Word for word, write the lines below out again, with no pictures.

##########

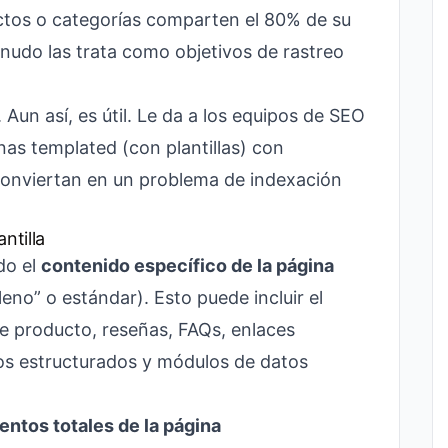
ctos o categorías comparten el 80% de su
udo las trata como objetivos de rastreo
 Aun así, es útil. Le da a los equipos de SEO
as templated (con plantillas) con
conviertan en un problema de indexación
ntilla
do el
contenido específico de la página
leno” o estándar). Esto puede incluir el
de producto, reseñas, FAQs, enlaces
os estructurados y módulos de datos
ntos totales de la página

##########

Solution
ctos o categorías comparten el 80% de su
udo las trata como objetivos de rastreo
 Aun así, es útil. Le da a los equipos de SEO
as templated (con plantillas) con
conviertan en un problema de indexación
ntilla
do el
contenido específico de la página
leno” o estándar). Esto puede incluir el
de producto, reseñas, FAQs, enlaces
os estructurados y módulos de datos
ntos totales de la página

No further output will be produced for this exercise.